Jürgen Benvenuti: Remora. Thriller. Originalausgabe. Bergisch Gladbach: Bastei-Lübbe, 2000, 204 S., 12.90 DM, 6.60 Euro.

 

Cheng Einen eigenen Weg geht auch der Österreicher Heinrich Steinfest. In "Cheng" (Bastei-Lübbe) erzählt Steinfest die Geschichte des chinesisch-stämmigen Wiener Privatdetektiven Markus Cheng, dessen Klient ermordet und mit der merkwürdigen Nachricht "Forget St. Kilda" aufgefunden wird. Chengs Ermittlungen führen ihn zu einem wütenden Vamp: Die düstere Lady fordert den Detektiv ebenfalls auf, nicht mehr an St.
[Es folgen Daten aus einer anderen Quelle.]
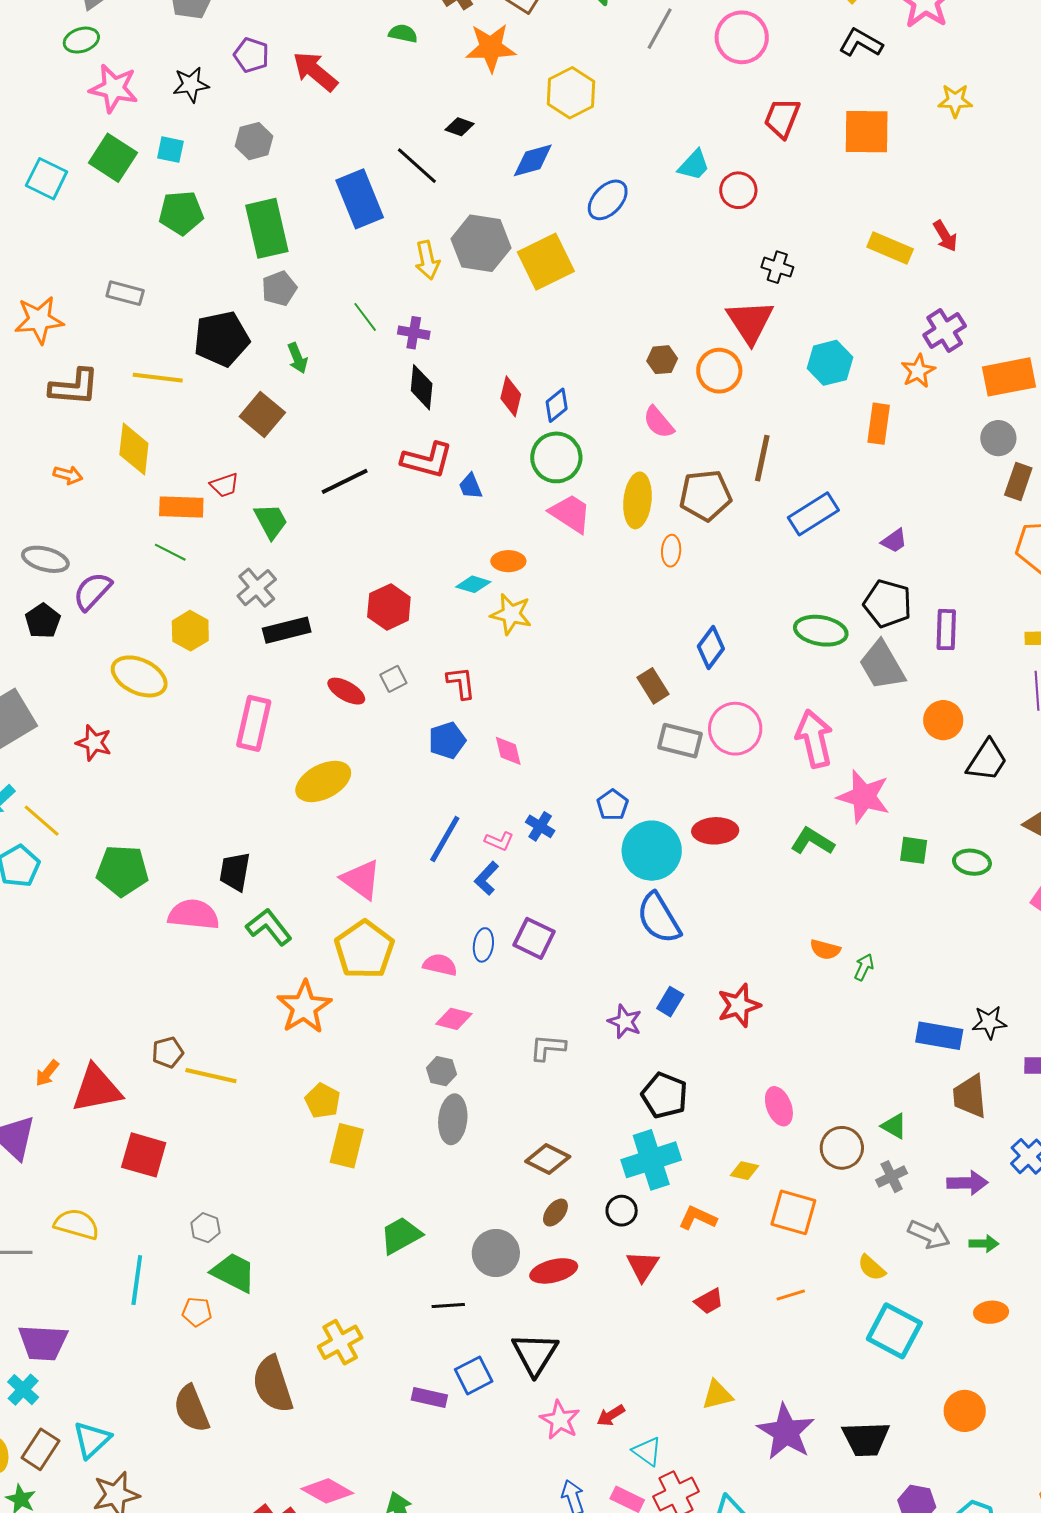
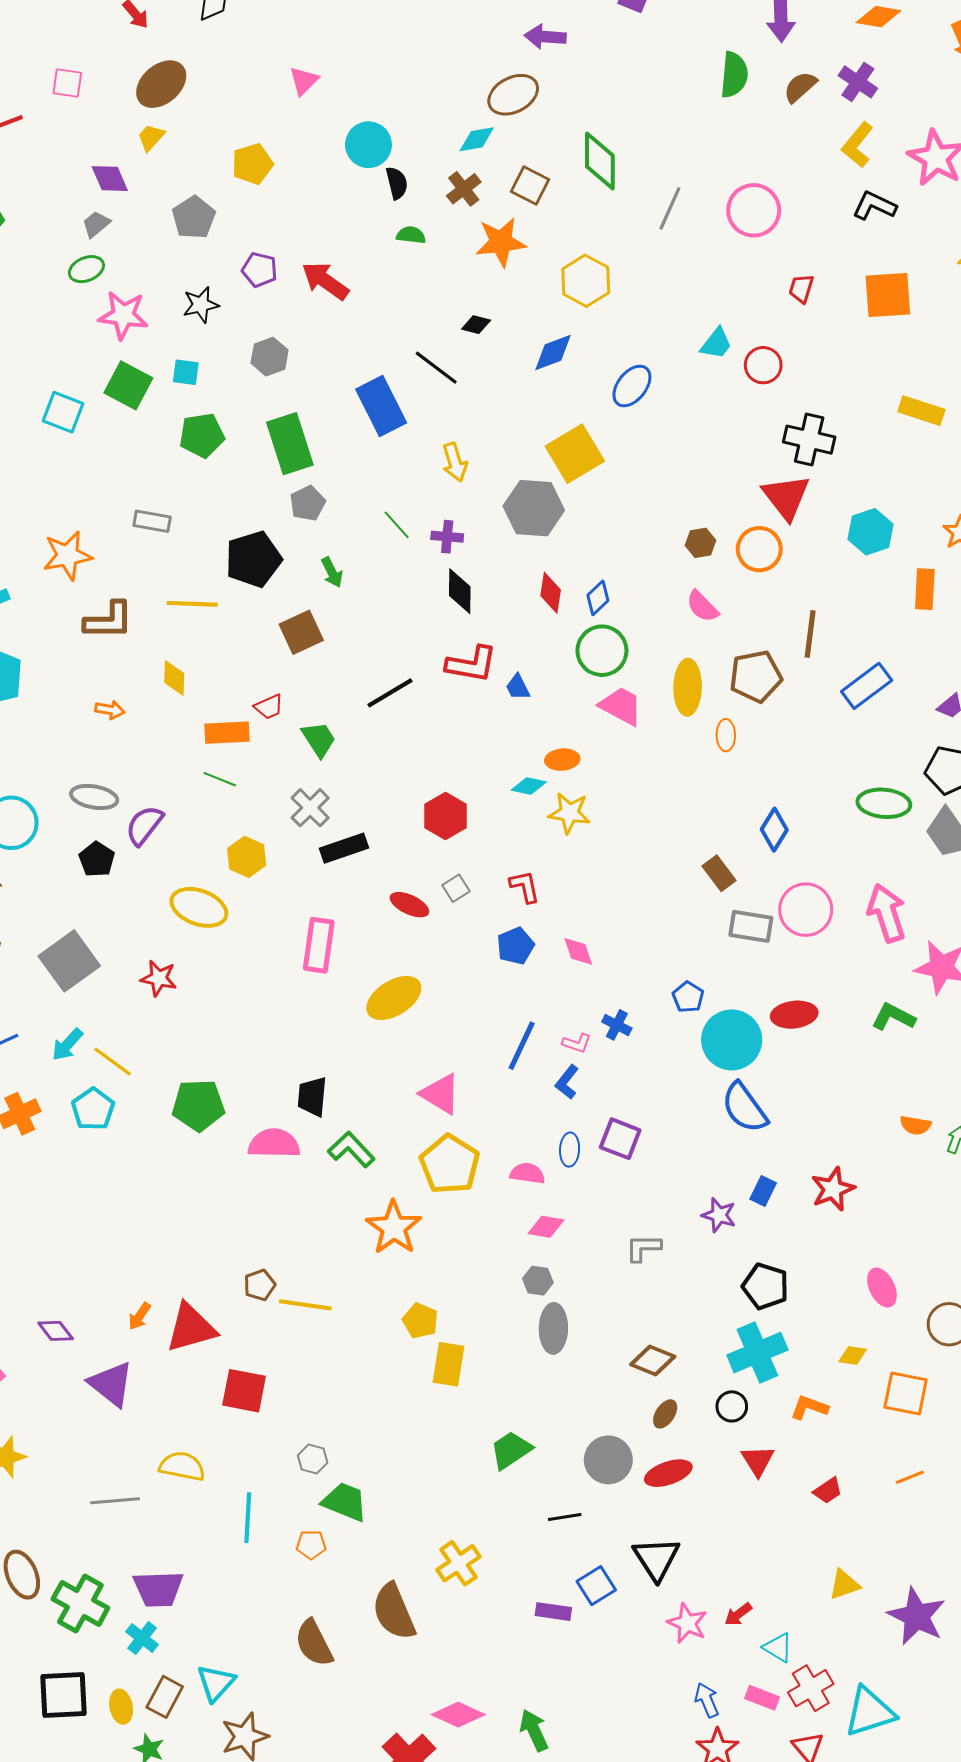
red trapezoid: (782, 118) -> (801, 288), size x0.7
gray hexagon: (481, 243) -> (534, 508), moved
black cross: (777, 267) -> (809, 440), size x1.6
brown square: (262, 414) -> (301, 632), turned 30
yellow diamond: (134, 449) -> (174, 678), size x0.7

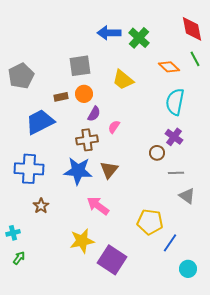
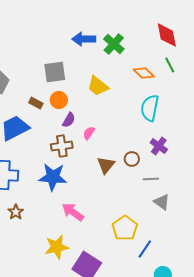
brown rectangle: (61, 97) -> (36, 103), turned 40
purple cross: (174, 137) -> (159, 146), moved
brown triangle: (109, 170) -> (106, 165), moved
yellow pentagon: (150, 222) -> (125, 228), turned 30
Kilda zu denken, bevor sie den beklagenswerten Mann in den Abgrund wirft. Damit nicht genug: Das Schicksal trifft den armen Detektiven hart, und schlußendlich landet er als tauber, hinkender, einarmiger und sonstwie lädierter Mann da, wo ihn die Österreicher am liebsten hätten: im chinesischen Untergrund. Und damit ist keine Widerstandsbewegung gemeint...

"Ein rabenschwarzer Roman", so lautet der Untertitel, und den gilt es zu beachten. Denn wer das Werk als Kriminalroman mit der entsprechenden Forderung nach Stringenz lesen will, kommt nicht weit. Steinfest ist ein Spezialist für in Klammersätze gepackte Reflexionen, mit denen er seine Handlung kommentiert. Und diese Reflexionen haben's in sich: etwa die, wo er den österreichischen Rassismus elegant als miesepetrigen Selbsthass uminterpretiert.

Cheng ist nicht nur eine irrwitzige Odyssee durch das winterlich-verschneite Wien, sondern eine Tour de force durch österreichische Befindlichkeit und Geisteshaltung. Ein rabenschwarzes Stück grantelnder Prosa, das viel Spaß macht. Da sei's verziehen, dass Steinfest vor lauter Klammern mal den Überblick verliert und bei mancher Verschachtelung nicht jede geöffnete Klammer auch geschlossen bekommt.

Heinrich Steinfest: Cheng. Ein rabenschwarzer Roman. Überarbeitete Neuauflage. Bergisch Gladbach: Bastei Lübbe, 2000, 270 S., 12.90 DM, 6.90 Euro.